Okay, Natural gas 101.
The product known as natural gas is a combination of many similar gases collected from the same well. The percentages vary, but yes methane is the predominant percentage. Graphic illustration ([https://www.croftsystems.net/wp-content/uploads/2020/05/gas-composition-600×503.png](https://www.croftsystems.net/wp-content/uploads/2020/05/gas-composition-600×503.png))
When properly combusted, the only byproducts are CO2 and H20. The concession there is “properly”. It is easier to maintain a burner that is in place, like your furnace or hot water heater, than one that is mobile and banged about willy nilly due to our fantastically maintained roadways.
“Clean” natural gas is either recovered methane or natural gas from the wells that has the condensates, sulphides and other base contaminents scrubbed.

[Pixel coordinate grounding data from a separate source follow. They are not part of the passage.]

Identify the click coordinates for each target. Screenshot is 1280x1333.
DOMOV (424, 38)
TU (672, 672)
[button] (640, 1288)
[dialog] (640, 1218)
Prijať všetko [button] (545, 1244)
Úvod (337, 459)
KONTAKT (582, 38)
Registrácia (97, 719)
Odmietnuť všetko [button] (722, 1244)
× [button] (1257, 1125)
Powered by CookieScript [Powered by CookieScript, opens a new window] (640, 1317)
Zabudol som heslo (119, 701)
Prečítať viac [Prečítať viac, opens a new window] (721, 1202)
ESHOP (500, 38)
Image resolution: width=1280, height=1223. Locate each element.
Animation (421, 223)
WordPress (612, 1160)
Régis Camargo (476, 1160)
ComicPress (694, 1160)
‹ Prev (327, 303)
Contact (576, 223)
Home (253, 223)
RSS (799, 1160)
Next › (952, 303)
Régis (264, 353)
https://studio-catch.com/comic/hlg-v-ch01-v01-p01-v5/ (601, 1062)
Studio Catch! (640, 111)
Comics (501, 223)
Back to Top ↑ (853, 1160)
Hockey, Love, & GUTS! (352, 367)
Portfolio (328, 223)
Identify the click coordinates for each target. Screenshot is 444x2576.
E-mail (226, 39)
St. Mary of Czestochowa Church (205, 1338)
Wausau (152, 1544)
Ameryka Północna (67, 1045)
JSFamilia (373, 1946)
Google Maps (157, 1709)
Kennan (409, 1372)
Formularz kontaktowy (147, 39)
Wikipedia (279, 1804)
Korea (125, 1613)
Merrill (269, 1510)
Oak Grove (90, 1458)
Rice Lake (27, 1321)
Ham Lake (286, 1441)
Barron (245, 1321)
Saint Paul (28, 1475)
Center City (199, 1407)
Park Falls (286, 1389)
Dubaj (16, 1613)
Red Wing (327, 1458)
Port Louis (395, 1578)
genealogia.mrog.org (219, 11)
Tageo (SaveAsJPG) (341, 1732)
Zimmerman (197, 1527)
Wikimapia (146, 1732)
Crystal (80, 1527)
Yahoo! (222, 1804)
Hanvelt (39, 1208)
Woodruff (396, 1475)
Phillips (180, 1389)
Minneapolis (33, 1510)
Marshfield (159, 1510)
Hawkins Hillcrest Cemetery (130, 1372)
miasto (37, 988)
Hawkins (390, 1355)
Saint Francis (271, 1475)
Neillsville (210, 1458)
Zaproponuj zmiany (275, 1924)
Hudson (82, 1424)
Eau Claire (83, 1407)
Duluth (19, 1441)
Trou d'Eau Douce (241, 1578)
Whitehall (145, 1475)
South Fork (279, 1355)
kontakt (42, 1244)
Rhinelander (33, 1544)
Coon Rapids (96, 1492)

How it’s marketed will never please the granola eaters s so too bad.
NG with a high sulpher content is “sour” gas and a corrosive quality.
Propane is also a percentage of natural gas, but is stripped away for it’s own uses.
20 years in ng distribution, now working with fibre optic distribution
If you’re in USA it’s most likely the buses run solely on bioethanol or biodiesel – the fuel originates from agriculture instead of fossil fuels. It’s deemed clean as the plants took CO2 from the atmosphere (recently) to grow and that CO2 is just being returned to where it came from.
We don’t use methane (what we normally call natural gas) for vehicles as it’s too expensive relative to fuel from crops or oil.
[Natural gas](https://en.wikipedia.org/wiki/Natural_gas) is a technical term for a specific kind of gaseous hydrocarbon used as fuel. It’s almost entirely methane.
They’re using “clean” as an adjective, compared to, say, diesel or gasoline-powered engines, because there are far fewer nasty byproducts from using it as a fuel compared to those, and less CO2 for its energy output.